Sunburst quantum Ising battery under periodic delta-kick charging
Ankita Mazumdar, Akash Mitra, Shashi C. L. Srivastava
TL;DR
The paper investigates a sunburst quantum Ising battery driven by periodic delta-kicks to evaluate energy storage, work extraction, and charging power in both chaotic and integrable regimes. By analyzing the Floquet spectrum with random-matrix theory, it demonstrates a transition to quantum chaos and identifies a finite window ($n_b\leq 4$) where chaotic dynamics yield a superlinear charging-power scaling accompanied by stable energy storage, while the integrable regime permits optimal storage/extraction irrespective of the charger’s initial state. Analytical results in the near-integrable limit provide explicit expressions for stored energy $E(n)=\delta|(F_n)_{21}|^2$ and ergotropy, with $E_{\max}=\delta$ and optimal extraction at $|(F_n)_{21}|^2=1$, and show that under certain kick parameters entanglement is unnecessary. Quantum Fisher information analyses show no multipartite entanglement among battery qubits, indicating that the observed quantum advantage is classical in origin, in contrast to many integrable QB models.

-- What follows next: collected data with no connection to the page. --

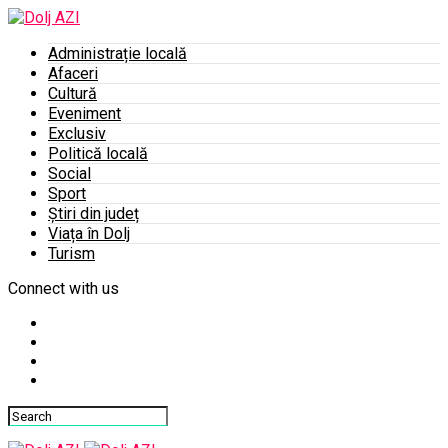
Administrație locală
Afaceri
Cultură
Eveniment
Exclusiv
Politică locală
Social
Sport
Știri din județ
Viața în Dolj
Turism
Connect with us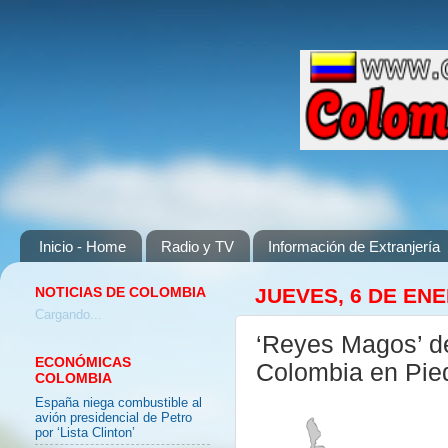
Inicio - Home
Radio y TV
Información de Extranjería
NOTICIAS DE COLOMBIA
JUEVES, 6 DE ENE
Cargando...
‘Reyes Magos’ de
ECONÓMICAS
Colombia en Pie
COLOMBIA
España niega combustible al
avión presidencial de Petro
por ‘Lista Clinton’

Overall, the work presents a short-range, periodically driven quantum battery that simultaneously achieves optimal storage, stable storage, and charging-power advantage, enriching the design space for robust quantum energy devices.
Abstract
Most quantum batteries studied so far with notable exception of Sachdev-Ye-Kitaev (SYK) batteries are based on integrable models, where superlinear scaling of charging power and hence a quantum advantage can be achieved, but at the cost of unstable stored energy due to integrability. Here, by considering the sunburst quantum Ising battery driven by periodic delta-kicks, we show that in the quantum chaotic regime a quantum advantage is achieved for number of batteries $n_b\leq 4$, together with excellent stability of energy storage. In the integrable regime optimal energy storage and extraction are possible irrespective of the initial state of the charger. Finally, we show that the observed advantage does not originate from multipartite entanglement within the battery subsystem and is therefore classical in nature.